Een aantal woorden is ongeacht de streek mannelijk.

3. Tot de mannelijke woorden behoren de volgende categorieën:

3a. Woorden met de achtervoegsels -aar, -aard, -er en -erd: leugenaar, dronkaard, bakker (maar baker en gitaar zijn vrouwelijk), engerd.

3b. Zelfstandig gebruikte werkwoordstammen: bloei, dank, groei, schrik, slaap.

3c. Aanduidingen van mannelijke personen en dieren: oom, neef, dief, verpleger, hengst, reu, haan.

3d. Alle bomen, behalve linde en tamarinde.

  • Mijn baard is te lang; ik knip hem af.

Onzijdige woorden

4. Tot de onzijdige woorden behoren de volgende categorieën:

4a. Verkleinwoorden: briefje, bloempje, lammetje.

4b. Werkwoordstammen met de voorvoegsels be-, ge- en ont-: beraad, gedoe, ontslag.

4c. Namen van bedrijven. Dit is te zien aan het lidwoord het: 'het noodlijdende Vitality B.V.', 'het Vitality B.V. van de jaren negentig'. Naar onzijdige woorden verwijzen we met het bezittelijk voornaamwoord zijn.

4d. Namen van werelddelen, eilanden, landen, steden en geografische entiteiten, die een bestuurlijke eenheid vormen of vormden: Europa, Ambon, Engeland, Brussel, Lombardije. Uitzonderingen: de Verenigde Staten (is meervoud), de Europese Unie (is vrouwelijk).

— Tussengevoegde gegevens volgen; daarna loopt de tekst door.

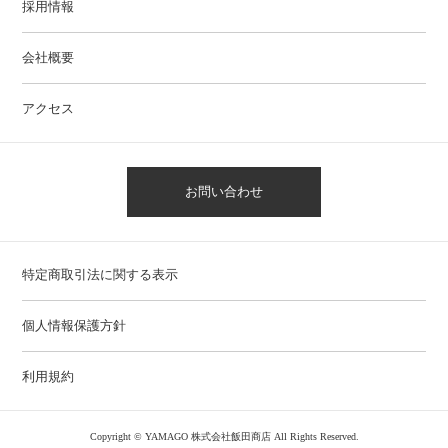
採用情報
会社概要
アクセス
お問い合わせ
特定商取引法に関する表示
個人情報保護方針
利用規約
Copyright © YAMAGO 株式会社飯田商店 All Rights Reserved.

  • Het kabinet heeft zijn besluit genomen.

NB. Het bezittelijk voornaamwoord van deze woordklasse is dus zijn.

Biologisch geslacht vs. taalkundig geslacht

In het Nederlands geeft verreweg meestal het biolohische geslacht de doorslag bij het bepalen van het grammaticaal geslacht. De vrouw, de lerares, de directrice, de reu, de stier, enzovoorts hebben grammaticaal hetzelde geslacht als biologisch.

De uitzondering hierop zijn de verkleinwoorden. Het meisje, het jongentje, het ventje, enzovoorts, zijn onzijdig. Het bezittelijk voornaamwoord dat bij deze woorden hoort, volgt in tegenstelling tot andere verwijswoorden, het biologische geslacht.

  • Het meisje dat haar boeken vergeten was, is teruggekomen om ze op te halen.